当最后一丝傍晚的霞光退缩至山脊,整片山林都回归了寂静。
天空云絮散尽,璀璨的星光点缀着靛蓝的天幕,晴朗的夜空数不尽的光点带来光年外的信息,绽放出无垠的色彩。
群山环绕的小小庭院里,灯光悄然点起,犹如漆黑夜色中的一只萤火虫般显眼而又孤独。
“......”
黎零静静地站在特莉波卡的房门前,看着房间内位于中央,属于少女的床铺。
当然,说是床,它完全和一般意义上的床毫无关联。
这所谓的“床”是个造型独特的石板,看起来就像祭坛,硬邦邦的非常不舒服,但少女似乎很喜欢躺在上面休息。
而在祭坛的周围长满了密密麻麻的黑色花丛,散发出令人沉醉甜香,这些馥郁的花香充溢着整个房间,哪怕他只是靠近房间,就能够闻到这香馥的气息。
“特莉波卡......”
走进房间,黎零回忆起过去和少女一同度过的日常,一些普通而又愉快的日子,没有惊天动地的大事,只有一些平凡、能够一同欢声的时光,简简单单,却对他来说又是这么的珍贵。
在霓克斯的告知下,他头次对自己的过往产生了怀疑。
记忆是构成人生的基石,也是指明内心前进的方向。但若是在来到这个世界之前的记忆存在虚假,那么以记忆为基准的人生又有何立足之地?
察觉到的这一事实,令他短暂的产生了迷茫。
无论是童年时同伴之间的玩耍,还是成长阶段经历的诸多烦恼,都历历在目,能够清晰的回想起那时的模样。
可到了最重要的地方,他的家,他最重要的人,如蒙尘般模糊不清,完全记不起发生了什么。
这一切都令他如此的惶恐不安,仿佛一切都变成了虚幻,会随时的消失。
但看到自己因各种原因邂逅的员工们,以及她们的关心,他的内心又逐渐平静,如睡了一个午觉后望着柔和的光芒照亮了房间般放松。
即使记忆存在虚假,可彼此之间的感情却从未有过虚幻,往日度过的时光,那些或欢笑或沮丧的日子,为了共同的事一起努力、一起生活,成功时互通的喜悦心情是不会骗人的。
人生是由生活中的点点滴滴拼凑出来,它会因某一刻缺失了重要的拼图而感到迷茫,看不清前方的道路。
只要回想起记忆中熠熠生辉的日子,那些通过语言所传达的情感,又会化作支持前进的动力,让无谓的动摇消散。
所以那些困扰他的已经不重要了,在解决完困难后,他会去亲自去寻找答案。
而现在他有了更重要的事情要用尽全力去做。
他承诺对特莉波卡承诺过,要在她消失不见的时候去将她找回,看着她破茧而出,自由的飞向蓝天......现在就是到了该履行承诺的时候了。
黎零躺在冰冷的石板上,闭上眼睛入梦。
无论是霓克斯还是赫尔墨斯,他们都认为他存在着一种说不清的力量可以行走于梦境中,而以往被拉进梦的经历也说明他对梦境有着一种莫名的亲和力,可以靠着媒介抵达相关联的地方。
所以现在他要靠这种体质尝试去实现自己的想法。
怀着决心,黎零缓缓地进入了睡眠。
.......
“主人现在已经进入到梦境了。
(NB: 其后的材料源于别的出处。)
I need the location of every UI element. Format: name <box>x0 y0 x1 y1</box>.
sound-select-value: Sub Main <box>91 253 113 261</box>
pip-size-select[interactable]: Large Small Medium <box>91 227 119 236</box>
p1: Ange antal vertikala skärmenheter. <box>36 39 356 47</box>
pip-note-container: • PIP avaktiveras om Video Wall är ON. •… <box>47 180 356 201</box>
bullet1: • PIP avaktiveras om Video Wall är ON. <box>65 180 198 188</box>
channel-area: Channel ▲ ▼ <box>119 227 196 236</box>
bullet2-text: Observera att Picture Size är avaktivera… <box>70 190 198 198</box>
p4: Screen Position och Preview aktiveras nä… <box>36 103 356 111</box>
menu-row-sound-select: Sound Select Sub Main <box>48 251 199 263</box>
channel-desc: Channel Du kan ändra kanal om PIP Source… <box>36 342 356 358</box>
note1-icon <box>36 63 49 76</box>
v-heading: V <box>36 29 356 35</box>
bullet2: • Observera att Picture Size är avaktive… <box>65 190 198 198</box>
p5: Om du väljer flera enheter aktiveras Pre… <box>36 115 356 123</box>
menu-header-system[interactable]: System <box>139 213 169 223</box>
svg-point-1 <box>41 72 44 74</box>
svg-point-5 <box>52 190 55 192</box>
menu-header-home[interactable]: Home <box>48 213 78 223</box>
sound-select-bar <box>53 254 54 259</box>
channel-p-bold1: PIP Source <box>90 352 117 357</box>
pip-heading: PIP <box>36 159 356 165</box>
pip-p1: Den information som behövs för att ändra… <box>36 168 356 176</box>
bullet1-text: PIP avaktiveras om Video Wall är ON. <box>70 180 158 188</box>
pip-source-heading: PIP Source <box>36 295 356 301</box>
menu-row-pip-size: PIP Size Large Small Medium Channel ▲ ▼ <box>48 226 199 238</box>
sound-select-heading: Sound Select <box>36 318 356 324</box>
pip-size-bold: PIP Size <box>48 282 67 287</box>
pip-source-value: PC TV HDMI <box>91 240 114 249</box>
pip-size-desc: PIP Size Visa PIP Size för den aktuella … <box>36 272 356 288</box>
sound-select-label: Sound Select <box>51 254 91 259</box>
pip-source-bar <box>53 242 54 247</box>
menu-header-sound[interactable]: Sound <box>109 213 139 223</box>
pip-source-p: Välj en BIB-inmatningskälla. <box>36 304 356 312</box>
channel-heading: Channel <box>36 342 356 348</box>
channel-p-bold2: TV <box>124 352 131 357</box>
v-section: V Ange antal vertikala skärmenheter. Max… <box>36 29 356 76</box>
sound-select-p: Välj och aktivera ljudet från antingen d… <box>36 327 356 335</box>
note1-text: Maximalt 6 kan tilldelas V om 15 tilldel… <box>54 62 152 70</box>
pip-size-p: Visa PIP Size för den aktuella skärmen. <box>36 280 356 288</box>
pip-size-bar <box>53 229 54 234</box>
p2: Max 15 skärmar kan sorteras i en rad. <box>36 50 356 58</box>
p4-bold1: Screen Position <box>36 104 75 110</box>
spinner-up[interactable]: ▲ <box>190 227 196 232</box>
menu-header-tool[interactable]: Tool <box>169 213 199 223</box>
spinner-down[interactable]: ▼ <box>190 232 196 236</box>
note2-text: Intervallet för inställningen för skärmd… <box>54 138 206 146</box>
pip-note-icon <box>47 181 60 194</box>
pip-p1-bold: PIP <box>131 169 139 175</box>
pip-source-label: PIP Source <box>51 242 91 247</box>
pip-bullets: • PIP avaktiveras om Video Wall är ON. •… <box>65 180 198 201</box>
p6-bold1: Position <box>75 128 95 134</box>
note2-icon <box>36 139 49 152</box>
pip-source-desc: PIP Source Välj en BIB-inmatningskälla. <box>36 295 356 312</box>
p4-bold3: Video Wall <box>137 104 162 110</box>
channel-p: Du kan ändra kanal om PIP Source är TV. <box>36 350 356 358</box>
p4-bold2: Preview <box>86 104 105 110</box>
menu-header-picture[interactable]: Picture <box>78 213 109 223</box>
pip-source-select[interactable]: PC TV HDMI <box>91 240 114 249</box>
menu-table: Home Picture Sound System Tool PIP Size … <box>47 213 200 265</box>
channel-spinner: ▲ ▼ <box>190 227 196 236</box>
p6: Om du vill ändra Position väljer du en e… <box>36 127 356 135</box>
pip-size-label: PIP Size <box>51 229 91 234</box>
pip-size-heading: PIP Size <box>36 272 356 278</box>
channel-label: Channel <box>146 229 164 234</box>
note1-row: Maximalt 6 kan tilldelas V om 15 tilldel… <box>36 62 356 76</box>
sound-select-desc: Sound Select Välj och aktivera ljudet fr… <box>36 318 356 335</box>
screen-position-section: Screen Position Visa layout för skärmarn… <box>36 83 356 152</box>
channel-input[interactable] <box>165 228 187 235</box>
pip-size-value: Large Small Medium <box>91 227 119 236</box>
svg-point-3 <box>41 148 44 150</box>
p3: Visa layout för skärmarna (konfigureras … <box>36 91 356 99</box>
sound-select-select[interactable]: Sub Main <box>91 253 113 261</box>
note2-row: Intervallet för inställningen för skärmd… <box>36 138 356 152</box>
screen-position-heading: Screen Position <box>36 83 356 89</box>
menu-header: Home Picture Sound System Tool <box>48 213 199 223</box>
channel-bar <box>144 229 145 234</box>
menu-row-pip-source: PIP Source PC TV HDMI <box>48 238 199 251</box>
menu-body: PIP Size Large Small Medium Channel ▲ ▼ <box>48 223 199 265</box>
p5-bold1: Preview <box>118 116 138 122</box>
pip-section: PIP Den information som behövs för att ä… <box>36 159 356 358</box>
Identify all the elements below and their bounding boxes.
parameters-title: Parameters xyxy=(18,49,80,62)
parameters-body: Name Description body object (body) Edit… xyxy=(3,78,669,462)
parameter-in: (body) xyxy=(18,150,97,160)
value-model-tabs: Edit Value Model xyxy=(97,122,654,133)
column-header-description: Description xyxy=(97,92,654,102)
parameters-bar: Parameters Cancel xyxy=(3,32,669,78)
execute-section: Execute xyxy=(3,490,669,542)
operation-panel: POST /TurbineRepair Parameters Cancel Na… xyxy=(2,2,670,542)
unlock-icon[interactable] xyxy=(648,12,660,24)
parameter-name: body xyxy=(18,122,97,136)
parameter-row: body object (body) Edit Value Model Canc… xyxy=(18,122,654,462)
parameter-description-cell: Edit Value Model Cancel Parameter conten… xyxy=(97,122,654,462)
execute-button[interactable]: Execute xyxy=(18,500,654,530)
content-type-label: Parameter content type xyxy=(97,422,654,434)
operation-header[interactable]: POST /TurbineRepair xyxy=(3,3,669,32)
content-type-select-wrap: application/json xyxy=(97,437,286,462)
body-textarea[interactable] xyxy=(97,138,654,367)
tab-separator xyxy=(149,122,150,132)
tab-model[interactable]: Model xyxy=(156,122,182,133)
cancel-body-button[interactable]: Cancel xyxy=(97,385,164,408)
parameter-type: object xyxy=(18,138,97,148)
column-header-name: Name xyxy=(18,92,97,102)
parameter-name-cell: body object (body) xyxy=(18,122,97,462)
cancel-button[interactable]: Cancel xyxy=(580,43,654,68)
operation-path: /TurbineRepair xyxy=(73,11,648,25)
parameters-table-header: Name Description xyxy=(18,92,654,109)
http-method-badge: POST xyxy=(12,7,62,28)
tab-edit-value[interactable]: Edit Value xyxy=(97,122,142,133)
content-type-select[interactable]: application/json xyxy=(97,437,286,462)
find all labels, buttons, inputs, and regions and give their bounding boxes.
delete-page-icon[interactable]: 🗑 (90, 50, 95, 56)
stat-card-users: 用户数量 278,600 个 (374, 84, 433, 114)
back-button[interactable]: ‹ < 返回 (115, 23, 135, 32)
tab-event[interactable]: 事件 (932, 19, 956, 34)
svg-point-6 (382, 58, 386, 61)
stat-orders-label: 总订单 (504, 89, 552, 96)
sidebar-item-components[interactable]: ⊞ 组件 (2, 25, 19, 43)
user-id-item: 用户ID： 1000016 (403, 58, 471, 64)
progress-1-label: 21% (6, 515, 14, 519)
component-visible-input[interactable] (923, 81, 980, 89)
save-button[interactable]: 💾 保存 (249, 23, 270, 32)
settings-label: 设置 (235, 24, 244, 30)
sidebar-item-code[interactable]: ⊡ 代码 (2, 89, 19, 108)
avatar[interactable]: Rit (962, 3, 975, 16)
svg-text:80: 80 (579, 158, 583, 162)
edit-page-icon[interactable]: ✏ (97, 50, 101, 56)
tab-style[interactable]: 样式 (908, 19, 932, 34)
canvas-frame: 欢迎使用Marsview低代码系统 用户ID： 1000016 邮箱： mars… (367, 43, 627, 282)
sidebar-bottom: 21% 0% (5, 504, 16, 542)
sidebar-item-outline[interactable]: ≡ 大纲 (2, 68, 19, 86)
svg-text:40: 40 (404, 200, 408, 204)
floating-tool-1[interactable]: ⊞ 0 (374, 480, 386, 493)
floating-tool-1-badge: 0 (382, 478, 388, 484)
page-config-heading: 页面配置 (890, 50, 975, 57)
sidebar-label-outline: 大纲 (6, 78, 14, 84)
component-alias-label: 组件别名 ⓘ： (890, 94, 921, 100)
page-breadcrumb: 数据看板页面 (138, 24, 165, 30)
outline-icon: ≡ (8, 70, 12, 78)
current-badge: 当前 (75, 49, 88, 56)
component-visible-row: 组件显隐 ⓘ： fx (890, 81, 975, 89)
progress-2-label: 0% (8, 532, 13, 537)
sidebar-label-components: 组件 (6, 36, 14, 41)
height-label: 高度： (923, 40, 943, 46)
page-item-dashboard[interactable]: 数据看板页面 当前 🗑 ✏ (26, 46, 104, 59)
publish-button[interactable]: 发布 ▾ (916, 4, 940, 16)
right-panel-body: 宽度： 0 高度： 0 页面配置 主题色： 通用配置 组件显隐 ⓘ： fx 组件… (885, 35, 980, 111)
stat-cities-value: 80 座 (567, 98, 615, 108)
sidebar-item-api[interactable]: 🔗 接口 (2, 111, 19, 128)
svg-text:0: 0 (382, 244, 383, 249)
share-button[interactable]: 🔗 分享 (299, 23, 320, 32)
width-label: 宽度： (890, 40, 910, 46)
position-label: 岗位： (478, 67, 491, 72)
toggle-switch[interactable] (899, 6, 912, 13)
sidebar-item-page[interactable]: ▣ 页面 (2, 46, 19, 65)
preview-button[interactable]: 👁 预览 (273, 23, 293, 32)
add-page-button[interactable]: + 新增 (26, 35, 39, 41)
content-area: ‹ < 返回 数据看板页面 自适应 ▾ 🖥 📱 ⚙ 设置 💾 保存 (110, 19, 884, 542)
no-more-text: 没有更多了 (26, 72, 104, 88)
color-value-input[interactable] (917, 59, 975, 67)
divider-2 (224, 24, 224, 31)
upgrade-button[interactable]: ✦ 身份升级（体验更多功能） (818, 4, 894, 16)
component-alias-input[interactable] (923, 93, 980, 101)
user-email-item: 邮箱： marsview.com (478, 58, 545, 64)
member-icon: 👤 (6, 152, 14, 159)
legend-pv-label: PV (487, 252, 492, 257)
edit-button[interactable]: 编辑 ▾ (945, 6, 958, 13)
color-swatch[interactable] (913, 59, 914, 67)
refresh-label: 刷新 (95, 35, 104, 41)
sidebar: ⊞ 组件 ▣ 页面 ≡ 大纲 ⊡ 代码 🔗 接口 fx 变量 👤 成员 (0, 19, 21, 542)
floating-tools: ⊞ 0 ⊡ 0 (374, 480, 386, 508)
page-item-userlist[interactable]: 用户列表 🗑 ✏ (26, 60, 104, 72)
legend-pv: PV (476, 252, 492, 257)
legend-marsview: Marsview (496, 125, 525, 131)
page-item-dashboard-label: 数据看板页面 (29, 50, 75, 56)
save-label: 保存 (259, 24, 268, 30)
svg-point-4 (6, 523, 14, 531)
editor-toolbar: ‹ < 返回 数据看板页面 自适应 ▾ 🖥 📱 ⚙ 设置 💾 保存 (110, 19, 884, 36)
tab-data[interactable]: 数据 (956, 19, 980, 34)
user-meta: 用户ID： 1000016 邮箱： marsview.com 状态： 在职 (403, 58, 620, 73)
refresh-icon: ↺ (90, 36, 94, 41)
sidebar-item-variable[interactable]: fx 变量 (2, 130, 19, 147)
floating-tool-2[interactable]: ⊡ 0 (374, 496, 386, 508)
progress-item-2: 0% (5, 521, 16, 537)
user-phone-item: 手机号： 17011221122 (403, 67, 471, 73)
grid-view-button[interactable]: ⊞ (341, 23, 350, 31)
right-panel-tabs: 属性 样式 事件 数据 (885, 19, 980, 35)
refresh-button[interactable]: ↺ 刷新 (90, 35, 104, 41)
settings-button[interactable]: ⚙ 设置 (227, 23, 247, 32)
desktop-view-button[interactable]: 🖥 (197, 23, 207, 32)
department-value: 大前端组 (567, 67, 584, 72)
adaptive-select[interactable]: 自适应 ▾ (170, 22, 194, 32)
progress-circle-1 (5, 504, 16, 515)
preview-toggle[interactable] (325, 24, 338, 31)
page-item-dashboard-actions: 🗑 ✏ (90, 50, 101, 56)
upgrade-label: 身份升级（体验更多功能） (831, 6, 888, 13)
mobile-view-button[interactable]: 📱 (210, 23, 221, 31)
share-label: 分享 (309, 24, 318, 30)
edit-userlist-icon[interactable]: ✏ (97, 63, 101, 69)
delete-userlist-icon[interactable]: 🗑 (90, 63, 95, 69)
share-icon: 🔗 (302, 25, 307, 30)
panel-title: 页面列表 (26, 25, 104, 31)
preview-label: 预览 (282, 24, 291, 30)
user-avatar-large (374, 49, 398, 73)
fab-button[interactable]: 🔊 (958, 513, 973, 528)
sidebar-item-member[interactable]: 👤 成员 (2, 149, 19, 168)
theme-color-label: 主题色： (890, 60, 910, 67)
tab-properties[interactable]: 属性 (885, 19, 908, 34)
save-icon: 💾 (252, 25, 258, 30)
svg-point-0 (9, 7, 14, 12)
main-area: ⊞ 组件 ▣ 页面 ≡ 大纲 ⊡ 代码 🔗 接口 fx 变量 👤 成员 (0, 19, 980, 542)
”
在大厅等待的叶萤敏锐的感受到梦境的波动,她一脸担忧的望着特莉波卡的房间,仿佛能透过墙看见躺在祭坛上的黎零。
“难道我们就一点办法都没有,在这里干等吗?”
耶芙娜脸色有些不善的紧盯着霓克斯,造成目前局面都是因为面前这个笑吟吟的绿毛女人缘故。
“唉呀~我也没办法啊,眼下这个梦境已经开始介于混沌的形态,逐步接近现实。要在这样的地方穿梭,找到一个半真半假的死神塔,那工作量,花上一百年也不可能成功。”
霓克斯摊开手露出无辜的神色。
“唔......要系老板能带上斩灵唐刀就好哩!有它在绝对能保佑老板的安全。”
霞露零神色不安的握紧了手中的斩灵唐刀,头上的狐耳不安的左右摇摆,不知道他为何会拒绝这提案。
“大概是避免拉入其它梦境吧。毕竟小水星还不能很好的掌握好自己的能力,要是一不留神,跑到其它的地方可就没地方哭了。”
霓克斯随口解释道。
“你为什么这么熟悉他的能力?你应该也没有这个梦境中属于过去的记忆,只是和他在千年前遇见过一次吧?”
耶芙娜狐疑的打量着霓克斯的神情,直觉告诉她眼前这个家伙肯定隐瞒了什么重要的东西。
“怎么会呢?我只是对前去拯救公主的勇士充满信心而已~你也熟悉希腊神话,对这种故事见怪不怪吧?”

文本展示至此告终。